THE PROBLEM:
Line by line, repeat all the material exactly as it appears.

EXTRACTED MATERIAL:
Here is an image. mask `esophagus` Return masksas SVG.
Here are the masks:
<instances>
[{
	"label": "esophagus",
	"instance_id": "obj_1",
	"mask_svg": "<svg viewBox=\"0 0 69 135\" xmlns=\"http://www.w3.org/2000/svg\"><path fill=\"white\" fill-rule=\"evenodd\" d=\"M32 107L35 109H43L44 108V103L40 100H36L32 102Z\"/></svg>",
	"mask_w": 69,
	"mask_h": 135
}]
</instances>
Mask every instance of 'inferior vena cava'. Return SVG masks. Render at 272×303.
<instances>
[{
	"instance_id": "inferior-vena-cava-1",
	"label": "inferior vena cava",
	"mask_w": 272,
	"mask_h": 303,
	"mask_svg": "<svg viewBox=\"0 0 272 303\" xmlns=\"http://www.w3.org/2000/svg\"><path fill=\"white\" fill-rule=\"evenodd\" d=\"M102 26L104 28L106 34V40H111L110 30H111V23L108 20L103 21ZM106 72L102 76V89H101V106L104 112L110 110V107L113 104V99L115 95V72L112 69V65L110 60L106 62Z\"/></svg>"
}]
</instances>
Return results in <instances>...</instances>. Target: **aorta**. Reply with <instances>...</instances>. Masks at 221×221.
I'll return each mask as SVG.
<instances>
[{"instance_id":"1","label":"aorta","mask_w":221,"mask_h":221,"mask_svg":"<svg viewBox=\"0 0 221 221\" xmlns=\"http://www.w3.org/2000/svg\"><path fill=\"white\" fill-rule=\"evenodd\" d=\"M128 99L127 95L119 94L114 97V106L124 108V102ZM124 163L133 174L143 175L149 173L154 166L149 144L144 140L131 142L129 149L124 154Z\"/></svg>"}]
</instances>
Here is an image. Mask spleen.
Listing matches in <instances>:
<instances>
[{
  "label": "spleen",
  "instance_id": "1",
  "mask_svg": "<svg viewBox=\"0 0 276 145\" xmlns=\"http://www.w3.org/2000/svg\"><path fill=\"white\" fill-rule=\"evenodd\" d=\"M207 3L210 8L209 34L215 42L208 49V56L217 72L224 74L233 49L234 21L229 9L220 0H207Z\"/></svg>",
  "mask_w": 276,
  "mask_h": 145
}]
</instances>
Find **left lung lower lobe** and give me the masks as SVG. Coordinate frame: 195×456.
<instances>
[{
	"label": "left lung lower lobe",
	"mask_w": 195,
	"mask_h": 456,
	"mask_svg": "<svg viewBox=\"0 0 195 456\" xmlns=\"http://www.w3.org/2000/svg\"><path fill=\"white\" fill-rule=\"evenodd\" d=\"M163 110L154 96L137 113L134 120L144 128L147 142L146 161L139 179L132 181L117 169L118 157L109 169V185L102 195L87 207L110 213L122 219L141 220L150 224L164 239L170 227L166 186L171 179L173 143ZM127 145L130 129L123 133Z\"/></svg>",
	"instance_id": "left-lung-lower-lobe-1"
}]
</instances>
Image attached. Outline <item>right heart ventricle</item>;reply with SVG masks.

WRITTEN ANSWER:
Here is an image. mask `esophagus` Return masksas SVG.
Here are the masks:
<instances>
[{
	"label": "esophagus",
	"instance_id": "obj_1",
	"mask_svg": "<svg viewBox=\"0 0 69 135\" xmlns=\"http://www.w3.org/2000/svg\"><path fill=\"white\" fill-rule=\"evenodd\" d=\"M32 107L35 109H43L44 108V103L40 100H36L32 102Z\"/></svg>",
	"mask_w": 69,
	"mask_h": 135
}]
</instances>
Mask every instance of 'inferior vena cava'. Return SVG masks. Render at 272×303.
<instances>
[{
	"instance_id": "inferior-vena-cava-1",
	"label": "inferior vena cava",
	"mask_w": 272,
	"mask_h": 303,
	"mask_svg": "<svg viewBox=\"0 0 272 303\" xmlns=\"http://www.w3.org/2000/svg\"><path fill=\"white\" fill-rule=\"evenodd\" d=\"M102 26L104 28L106 34V40H111L110 30H111V23L108 20L103 21ZM106 72L102 76V89H101V106L104 112L110 110V107L113 104V99L115 95V72L112 69V65L110 60L106 62Z\"/></svg>"
}]
</instances>
Return results in <instances>...</instances>. Target: **aorta**. Reply with <instances>...</instances>. Masks at 221×221.
I'll return each mask as SVG.
<instances>
[{"instance_id":"1","label":"aorta","mask_w":221,"mask_h":221,"mask_svg":"<svg viewBox=\"0 0 221 221\" xmlns=\"http://www.w3.org/2000/svg\"><path fill=\"white\" fill-rule=\"evenodd\" d=\"M128 99L127 95L119 94L114 97V106L124 108V102ZM124 163L133 174L143 175L149 173L154 166L149 144L144 140L131 142L129 149L124 154Z\"/></svg>"}]
</instances>
Here is an image. Mask spleen.
Listing matches in <instances>:
<instances>
[{
  "label": "spleen",
  "instance_id": "1",
  "mask_svg": "<svg viewBox=\"0 0 276 145\" xmlns=\"http://www.w3.org/2000/svg\"><path fill=\"white\" fill-rule=\"evenodd\" d=\"M207 3L210 8L209 34L215 42L208 49V56L217 72L224 74L233 49L234 21L229 9L220 0H207Z\"/></svg>",
  "mask_w": 276,
  "mask_h": 145
}]
</instances>
Find **left lung lower lobe** and give me the masks as SVG. Coordinate frame: 195×456.
<instances>
[{
	"label": "left lung lower lobe",
	"mask_w": 195,
	"mask_h": 456,
	"mask_svg": "<svg viewBox=\"0 0 195 456\" xmlns=\"http://www.w3.org/2000/svg\"><path fill=\"white\" fill-rule=\"evenodd\" d=\"M163 110L154 96L137 113L134 120L144 128L147 142L146 161L139 179L132 181L117 169L118 157L109 169V185L102 195L87 207L110 213L122 219L141 220L150 224L164 239L170 227L166 186L171 179L173 143ZM127 145L130 129L123 133Z\"/></svg>",
	"instance_id": "left-lung-lower-lobe-1"
}]
</instances>
Image attached. Outline <item>right heart ventricle</item>;reply with SVG masks.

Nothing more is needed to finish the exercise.